(Data excerpts)
↓↓↓
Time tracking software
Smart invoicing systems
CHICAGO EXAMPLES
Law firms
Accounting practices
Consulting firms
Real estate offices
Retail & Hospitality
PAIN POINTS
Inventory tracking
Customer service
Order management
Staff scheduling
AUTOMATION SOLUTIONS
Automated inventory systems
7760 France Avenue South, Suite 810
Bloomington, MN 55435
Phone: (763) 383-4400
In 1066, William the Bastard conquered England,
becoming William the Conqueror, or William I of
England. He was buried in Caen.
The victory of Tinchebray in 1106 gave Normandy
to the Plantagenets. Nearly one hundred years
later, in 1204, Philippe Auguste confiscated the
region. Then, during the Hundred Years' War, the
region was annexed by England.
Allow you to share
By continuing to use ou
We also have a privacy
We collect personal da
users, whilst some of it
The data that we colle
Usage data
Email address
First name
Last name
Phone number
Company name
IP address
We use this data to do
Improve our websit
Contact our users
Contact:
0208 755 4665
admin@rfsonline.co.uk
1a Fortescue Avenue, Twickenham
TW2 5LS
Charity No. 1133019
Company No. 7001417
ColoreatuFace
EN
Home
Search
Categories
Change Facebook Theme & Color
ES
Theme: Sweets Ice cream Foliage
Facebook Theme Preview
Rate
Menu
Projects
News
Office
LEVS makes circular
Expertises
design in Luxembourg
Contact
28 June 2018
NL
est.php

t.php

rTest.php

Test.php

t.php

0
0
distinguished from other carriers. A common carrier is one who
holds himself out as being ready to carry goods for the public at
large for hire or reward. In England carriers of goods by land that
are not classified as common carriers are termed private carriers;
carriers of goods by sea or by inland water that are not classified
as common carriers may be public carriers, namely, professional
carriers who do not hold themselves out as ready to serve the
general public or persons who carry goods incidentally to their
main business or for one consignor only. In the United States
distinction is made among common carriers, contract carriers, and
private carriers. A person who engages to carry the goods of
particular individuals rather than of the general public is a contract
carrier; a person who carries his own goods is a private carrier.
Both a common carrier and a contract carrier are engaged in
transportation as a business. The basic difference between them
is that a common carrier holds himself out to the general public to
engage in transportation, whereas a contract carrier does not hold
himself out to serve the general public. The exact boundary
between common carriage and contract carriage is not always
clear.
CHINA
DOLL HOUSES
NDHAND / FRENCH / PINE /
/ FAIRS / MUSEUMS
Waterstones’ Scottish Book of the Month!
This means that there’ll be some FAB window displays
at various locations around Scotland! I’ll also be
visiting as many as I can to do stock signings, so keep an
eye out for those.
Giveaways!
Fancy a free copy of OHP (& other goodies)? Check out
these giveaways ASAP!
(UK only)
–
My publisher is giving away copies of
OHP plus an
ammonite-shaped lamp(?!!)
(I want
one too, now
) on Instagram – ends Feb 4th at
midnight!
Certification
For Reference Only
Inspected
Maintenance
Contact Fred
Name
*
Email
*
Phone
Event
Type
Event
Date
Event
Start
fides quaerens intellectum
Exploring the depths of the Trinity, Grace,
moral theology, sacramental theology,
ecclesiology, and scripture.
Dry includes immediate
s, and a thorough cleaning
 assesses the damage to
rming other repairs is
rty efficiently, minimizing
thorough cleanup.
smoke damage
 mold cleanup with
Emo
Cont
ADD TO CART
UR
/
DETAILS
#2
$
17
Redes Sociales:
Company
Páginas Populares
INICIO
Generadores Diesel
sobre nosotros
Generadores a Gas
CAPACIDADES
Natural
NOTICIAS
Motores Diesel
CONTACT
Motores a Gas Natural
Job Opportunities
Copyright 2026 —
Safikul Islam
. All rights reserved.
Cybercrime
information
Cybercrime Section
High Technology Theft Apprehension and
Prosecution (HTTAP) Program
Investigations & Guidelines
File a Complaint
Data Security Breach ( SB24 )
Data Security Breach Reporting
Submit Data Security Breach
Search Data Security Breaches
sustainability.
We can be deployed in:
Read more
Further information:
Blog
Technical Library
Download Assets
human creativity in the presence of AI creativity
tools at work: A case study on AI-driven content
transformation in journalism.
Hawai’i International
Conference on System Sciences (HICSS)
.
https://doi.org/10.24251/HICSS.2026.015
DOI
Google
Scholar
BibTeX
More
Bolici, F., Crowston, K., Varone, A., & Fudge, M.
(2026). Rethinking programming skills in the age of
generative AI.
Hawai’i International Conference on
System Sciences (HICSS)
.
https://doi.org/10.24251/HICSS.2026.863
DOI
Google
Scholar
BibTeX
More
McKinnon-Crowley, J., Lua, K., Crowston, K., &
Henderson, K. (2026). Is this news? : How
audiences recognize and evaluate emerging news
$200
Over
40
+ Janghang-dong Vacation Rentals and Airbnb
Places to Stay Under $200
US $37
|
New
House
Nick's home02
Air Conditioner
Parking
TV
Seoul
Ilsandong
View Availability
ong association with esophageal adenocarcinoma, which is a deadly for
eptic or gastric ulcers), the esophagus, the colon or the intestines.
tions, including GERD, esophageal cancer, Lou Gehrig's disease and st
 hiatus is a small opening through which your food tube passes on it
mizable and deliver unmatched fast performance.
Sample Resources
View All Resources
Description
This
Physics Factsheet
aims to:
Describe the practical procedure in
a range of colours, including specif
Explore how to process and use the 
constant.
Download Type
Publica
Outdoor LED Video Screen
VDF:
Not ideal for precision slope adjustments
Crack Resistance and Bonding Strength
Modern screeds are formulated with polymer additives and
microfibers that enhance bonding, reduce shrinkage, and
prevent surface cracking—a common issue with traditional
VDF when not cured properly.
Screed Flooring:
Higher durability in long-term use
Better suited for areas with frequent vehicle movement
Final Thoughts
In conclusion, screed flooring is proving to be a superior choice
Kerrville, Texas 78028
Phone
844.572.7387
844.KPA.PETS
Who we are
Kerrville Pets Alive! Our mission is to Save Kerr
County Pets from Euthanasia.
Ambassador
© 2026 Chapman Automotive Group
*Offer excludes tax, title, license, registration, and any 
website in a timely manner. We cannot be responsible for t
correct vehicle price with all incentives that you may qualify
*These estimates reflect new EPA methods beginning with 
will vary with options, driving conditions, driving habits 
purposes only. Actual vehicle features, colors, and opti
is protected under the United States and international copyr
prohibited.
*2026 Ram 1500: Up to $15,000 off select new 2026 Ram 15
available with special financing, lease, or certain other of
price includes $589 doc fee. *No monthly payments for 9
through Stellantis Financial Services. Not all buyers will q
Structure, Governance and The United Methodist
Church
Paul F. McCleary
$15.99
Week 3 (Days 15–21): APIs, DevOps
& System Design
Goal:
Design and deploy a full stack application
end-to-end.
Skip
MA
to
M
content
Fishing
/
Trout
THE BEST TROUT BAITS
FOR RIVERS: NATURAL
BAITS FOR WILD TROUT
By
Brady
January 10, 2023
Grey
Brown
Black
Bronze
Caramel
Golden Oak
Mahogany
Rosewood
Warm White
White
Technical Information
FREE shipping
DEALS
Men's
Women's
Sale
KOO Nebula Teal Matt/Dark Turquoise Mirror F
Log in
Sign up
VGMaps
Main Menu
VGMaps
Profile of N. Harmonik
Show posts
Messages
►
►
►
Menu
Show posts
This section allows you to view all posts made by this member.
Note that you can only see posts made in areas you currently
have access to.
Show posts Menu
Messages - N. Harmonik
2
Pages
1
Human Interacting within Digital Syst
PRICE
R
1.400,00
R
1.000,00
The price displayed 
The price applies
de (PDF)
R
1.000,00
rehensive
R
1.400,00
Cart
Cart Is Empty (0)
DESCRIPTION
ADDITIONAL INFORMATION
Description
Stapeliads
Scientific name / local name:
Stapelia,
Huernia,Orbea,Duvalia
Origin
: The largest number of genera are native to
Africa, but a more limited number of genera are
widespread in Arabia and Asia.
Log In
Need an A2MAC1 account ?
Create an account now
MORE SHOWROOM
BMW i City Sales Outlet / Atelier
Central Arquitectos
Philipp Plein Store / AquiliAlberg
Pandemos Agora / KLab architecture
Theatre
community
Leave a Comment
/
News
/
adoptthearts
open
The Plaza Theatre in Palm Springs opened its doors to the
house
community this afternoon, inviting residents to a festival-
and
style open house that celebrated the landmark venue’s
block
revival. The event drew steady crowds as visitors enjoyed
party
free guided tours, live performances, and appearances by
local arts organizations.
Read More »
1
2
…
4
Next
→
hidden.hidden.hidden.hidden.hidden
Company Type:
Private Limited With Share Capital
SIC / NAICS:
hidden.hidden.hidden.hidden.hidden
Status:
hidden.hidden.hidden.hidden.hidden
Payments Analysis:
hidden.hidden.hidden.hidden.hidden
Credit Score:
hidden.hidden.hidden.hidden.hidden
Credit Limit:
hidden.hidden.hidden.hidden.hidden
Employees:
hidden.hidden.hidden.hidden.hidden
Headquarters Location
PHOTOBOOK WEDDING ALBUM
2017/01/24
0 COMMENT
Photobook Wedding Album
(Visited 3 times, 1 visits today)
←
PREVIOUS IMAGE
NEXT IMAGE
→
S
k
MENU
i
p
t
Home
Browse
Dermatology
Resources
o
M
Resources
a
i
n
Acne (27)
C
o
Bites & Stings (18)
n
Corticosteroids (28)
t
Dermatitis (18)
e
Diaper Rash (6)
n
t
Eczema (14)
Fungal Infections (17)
↑↑↑
Exercise goal:
All lines above containing the string "have" are to be collected.

Response area:
We also have a privacy
have access to.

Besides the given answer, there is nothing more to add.